**What this task involves:**
Every line from the start of the entries up to and including the one bearing "Sand Filtration (61, 1976)" must be printed verbatim, without the pictures.

Start of Block

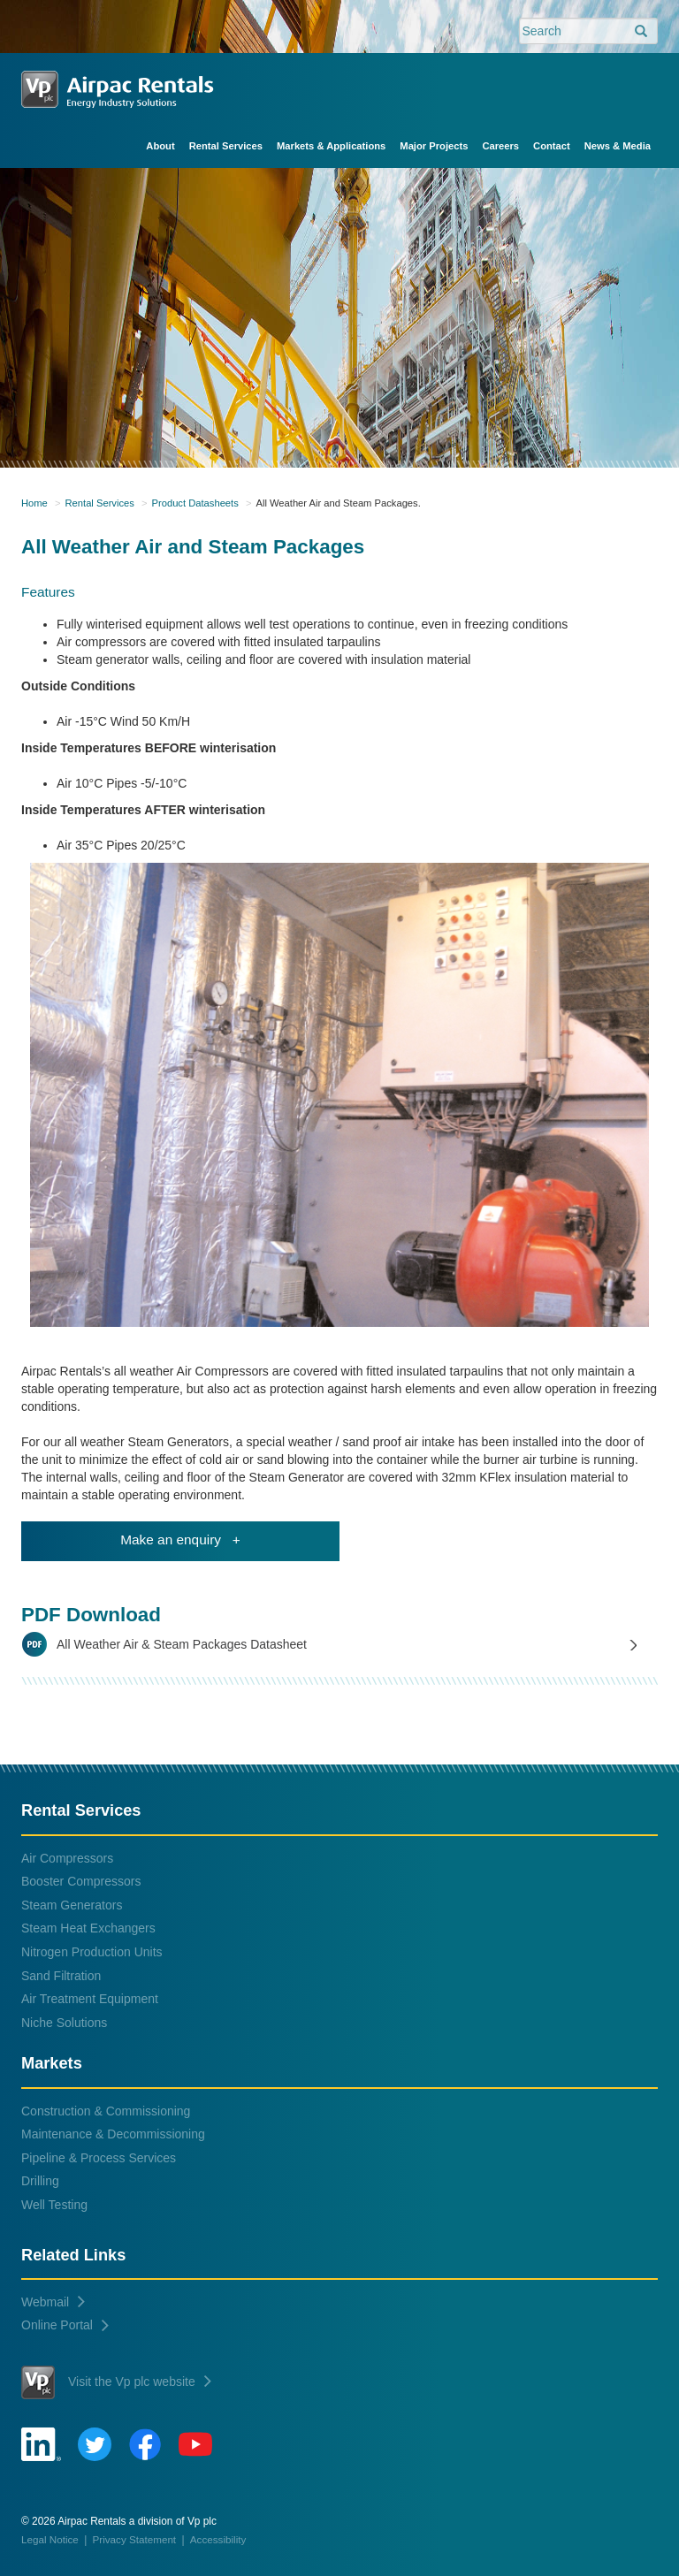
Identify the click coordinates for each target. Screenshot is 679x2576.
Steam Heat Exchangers (88, 1928)
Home (34, 503)
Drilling (40, 2181)
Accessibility (218, 2539)
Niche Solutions (64, 2023)
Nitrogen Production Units (92, 1952)
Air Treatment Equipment (89, 1999)
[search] (641, 32)
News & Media (617, 146)
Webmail (53, 2302)
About (160, 146)
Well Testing (54, 2205)
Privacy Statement (135, 2539)
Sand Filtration (61, 1976)
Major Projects (434, 146)
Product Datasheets (195, 503)
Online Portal (65, 2325)
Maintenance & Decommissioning (113, 2134)
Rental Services (226, 146)
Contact (551, 146)
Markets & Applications (331, 146)
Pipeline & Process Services (98, 2158)
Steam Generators (71, 1905)
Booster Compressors (81, 1881)
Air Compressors (67, 1858)
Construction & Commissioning (105, 2111)
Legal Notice (50, 2539)
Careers (500, 146)
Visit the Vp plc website (116, 2382)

End of Block

**Completed task:**
Identify the click coordinates for each target. Screenshot is 679x2576.
Steam Heat Exchangers (88, 1928)
Home (34, 503)
Drilling (40, 2181)
Accessibility (218, 2539)
Niche Solutions (64, 2023)
Nitrogen Production Units (92, 1952)
Air Treatment Equipment (89, 1999)
[search] (641, 32)
News & Media (617, 146)
Webmail (53, 2302)
About (160, 146)
Well Testing (54, 2205)
Privacy Statement (135, 2539)
Sand Filtration (61, 1976)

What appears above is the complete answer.